I’ve been looking at platforms that consolidate everything into one subscription, but I’m struggling to make the business case. How do you actually compare the math when you’re moving from “pay for each model separately” to “one flat fee for 400+ models”? Do you just add up what you’re currently paying across all your subscriptions and see if it beats the new pricing? Or is there more to it—like factoring in the time savings from not managing 10 different vendor relationships?
Has anyone actually done this switch and tracked what the real financial impact looked like? I’m especially curious about whether the ROI improves once you factor in the time your team saves by not maintaining separate integrations.
Yeah, we did this a couple years ago. The tricky part isn’t just adding up the subscription costs—it’s accounting for the overhead of managing multiple integrations.
What we found was that our developers were spending maybe 15-20% of their time keeping different API connections stable, handling rate limits, and updating credentials when vendors changed things. When we consolidated to a single platform, that overhead basically vanished. We didn’t have to eliminate headcount, but suddenly people could focus on actual workflow logic instead of vendor management.
For the math: just compare your annual spend across all models. If you’re paying $200 for OpenAI, $150 for Anthropic, $100 for other stuff, that’s $450/month times 12. If the consolidated plan is $300-400/month, it’s an easy win. But the real ROI kicks in when you factor in that freed-up engineering time. We probably saved 2-3 weeks of development time per quarter just from not fighting with API integration complexity.
One thing to mention to your finance team: lock in a long-term contract if you can. The per-model pricing keeps changing, but if you’re on a fixed subscription, you know exactly what next year costs.
The pivot point for us was realizing that Camunda’s transparency on cost was actually making the decision harder, not easier. You can see every line item, but that doesn’t mean you understand what you’re actually getting.
We built a simple spreadsheet where we listed every AI model we actually used in production over a 12-month period. Not the ones we experimented with, but the ones in live workflows. Then we mapped each one to what we were paying. Turns out, we were only actively using like 6 models out of the 20+ we had licenses for. The waste was enormous.
When we looked at a unified subscription, it covered all 400+ models, but we’d only ever use maybe 10 of them. The insurance factor—knowing we could swap models without renegotiating—actually had value to us because our product team could experiment faster. That’s something that doesn’t show up in a spreadsheet but definitely affects velocity.
The real challenge with modeling this is that you’re comparing apples to oranges. Camunda’s per-instance, per-module approach forces you to think about scale in a certain way. With a unified subscription, you’re often thinking about it differently—more like “what can we automate” instead of “can we afford another instance.”

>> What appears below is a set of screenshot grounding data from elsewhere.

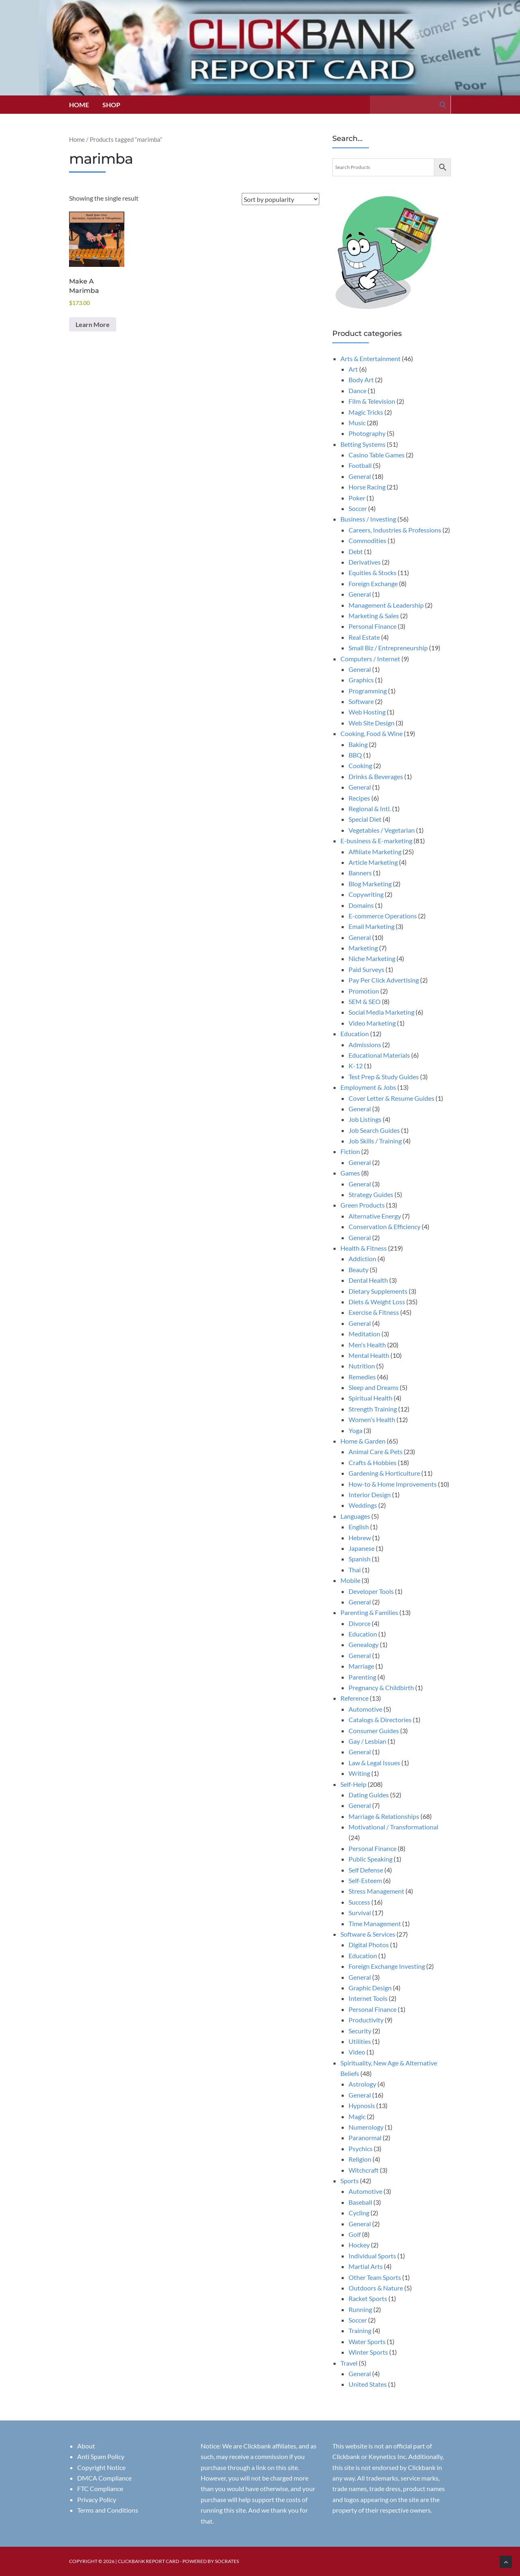  I want to click on Golf, so click(355, 2234).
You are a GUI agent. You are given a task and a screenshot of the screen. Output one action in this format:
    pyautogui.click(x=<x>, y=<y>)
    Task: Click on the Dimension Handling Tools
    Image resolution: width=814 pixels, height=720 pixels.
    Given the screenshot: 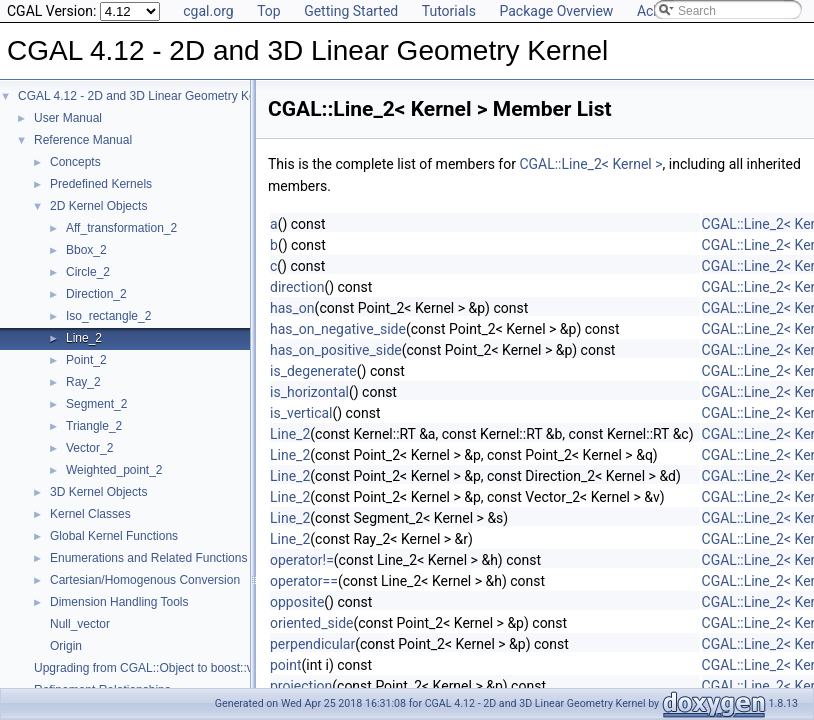 What is the action you would take?
    pyautogui.click(x=119, y=602)
    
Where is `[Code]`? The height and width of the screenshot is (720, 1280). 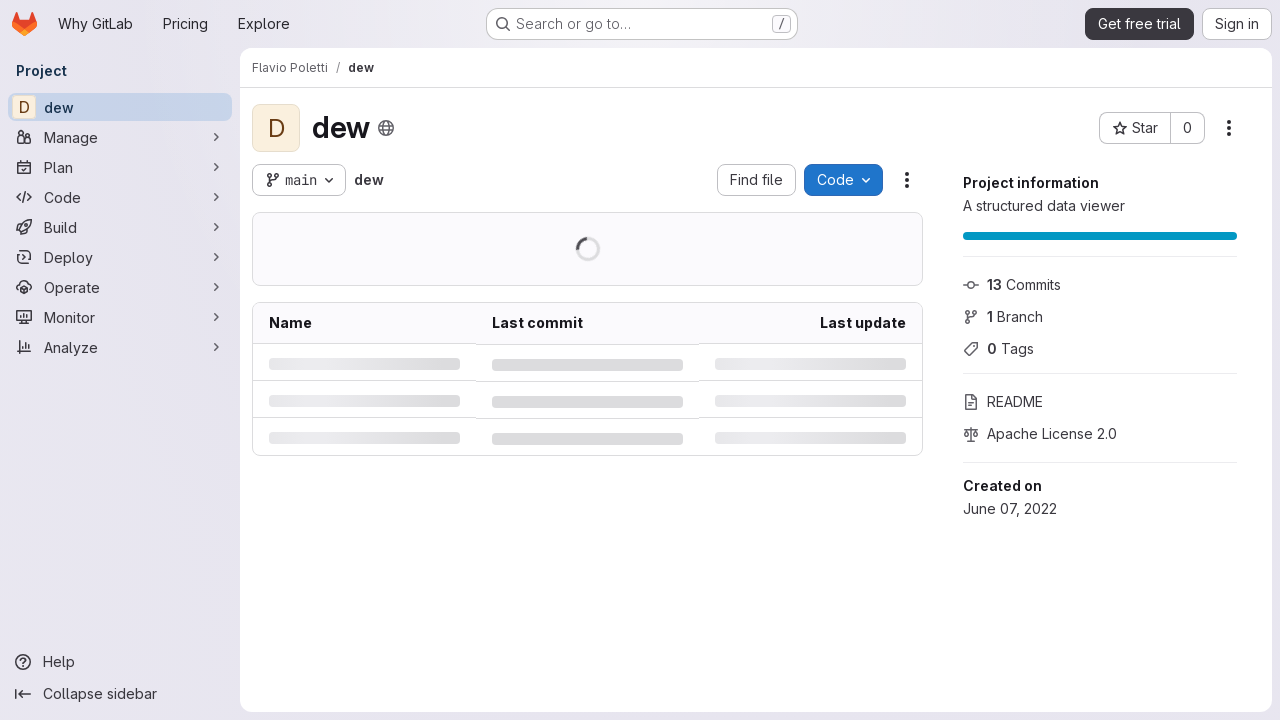 [Code] is located at coordinates (120, 197).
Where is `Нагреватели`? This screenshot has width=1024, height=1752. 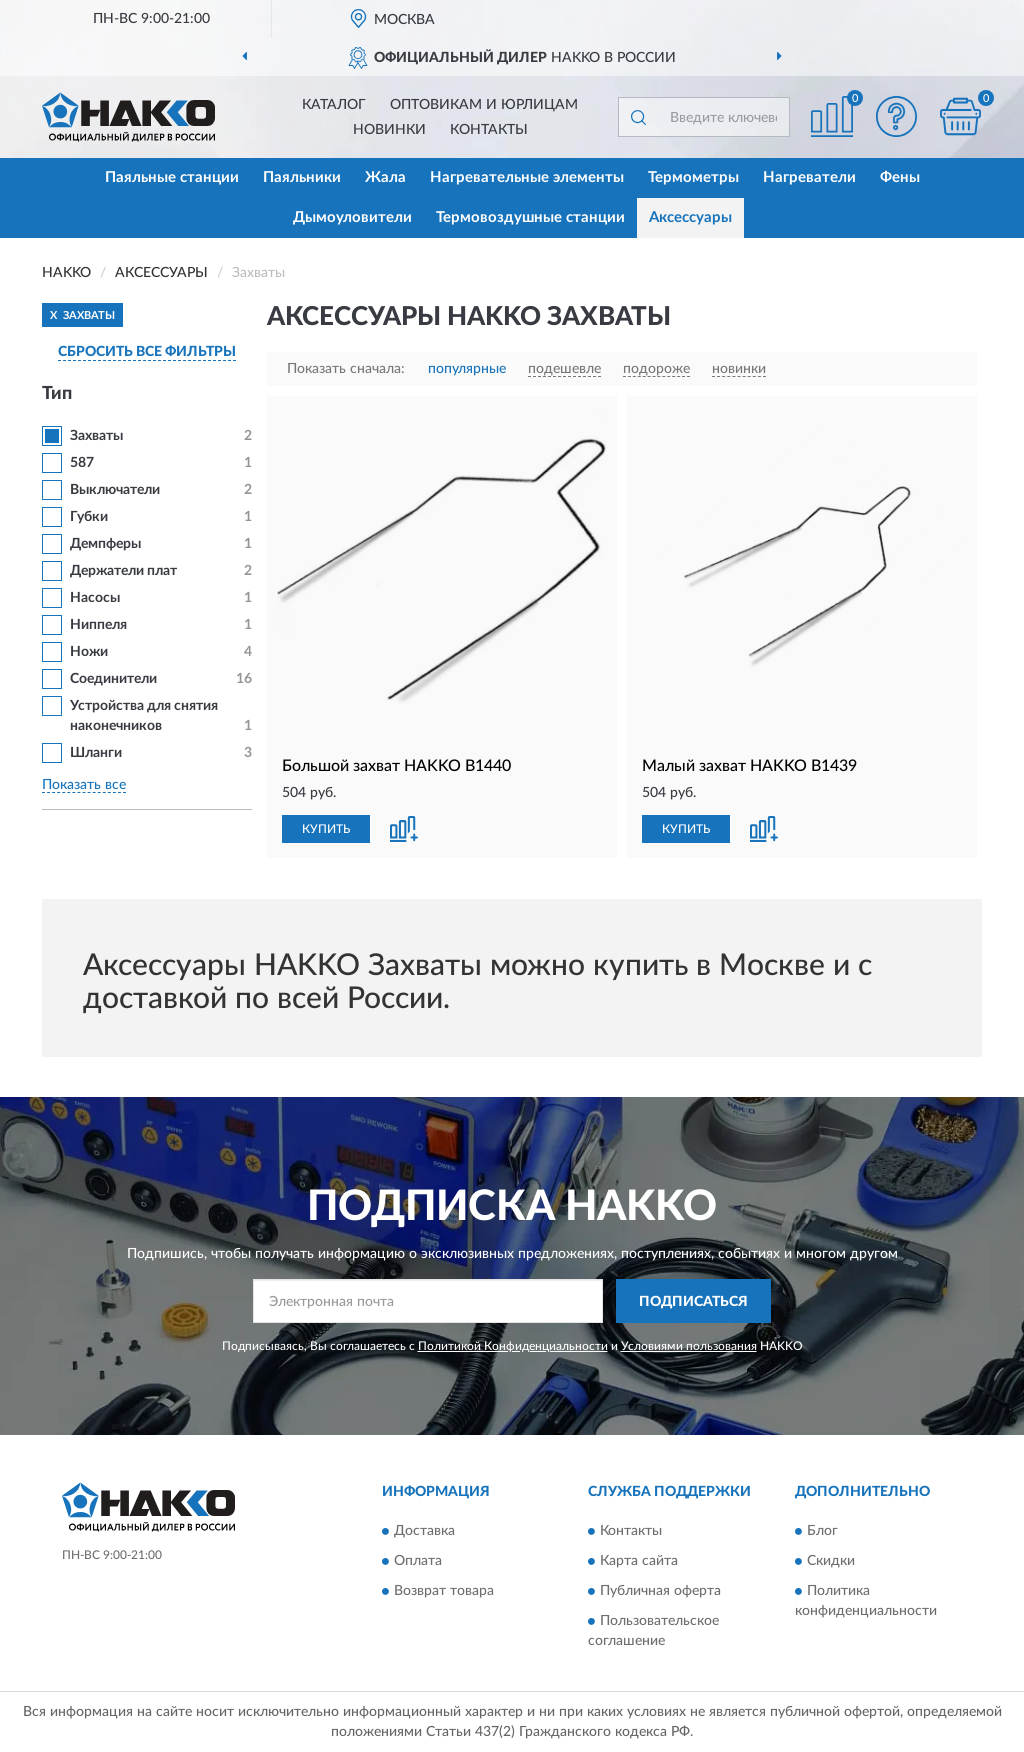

I’d recommend building two scenarios. First, calculate your current total spend across all AI vendors and Camunda licenses for the past year. That’s your baseline. Then, get a quote for the unified platform and compare the annual cost. The difference is straightforward.
The second part is harder: estimate what workflows you’d build if cost wasn’t a limiting factor. That’s where the real ROI emerges—not from comparing prices, but from understanding what you’re currently avoiding because licensing is expensive. That’s usually where the biggest financial gains hide.
You need to segment your analysis into two categories: direct costs and opportunity costs. Direct costs are easy—add up what you’re paying now, compare to the new subscription price. That’s your baseline.
Opportunity cost is where the ROI actually lives. When licensing is opaque or expensive, teams avoid building automation for processes that have lower ROI thresholds. A consolidated subscription lowers that threshold, so you can automate more things profitably. Document what processes you’ve avoided automating because Camunda licensing made the math too tight. Estimate the efficiency gain if you automated those processes. That’s often 2-3x the direct cost savings.
Also factor in deployment speed. If your team moves faster without managing vendor relationships, workflows get to production sooner, and you realize value sooner. That compounds over time.
I went through this exact exercise last year. The spreadsheet calculation is table stakes, but the breakthrough came when we stopped thinking about “licensing” and started thinking about “how many more workflows can we afford to build.”
With Camunda’s model, each new workflow had an implicit licensing cost that made finance nervous. With a unified subscription like Latenode, that constraint disappears. We ended up building 3-4x more automations in the same year, and the efficiency gains from those new workflows paid for the subscription 5-6 times over.
The math works like this: track what you’re actually paying across all AI vendors and platforms right now. Compare it to Latenode’s single subscription price—spoiler, it’s almost always cheaper. But then quantify what workflows you’re currently avoiding because licensing is expensive or complex. Most teams find they’re sitting on 10-15 high-impact automations they haven’t built because the cost structure made them unprofitable. Those are your real ROI multipliers.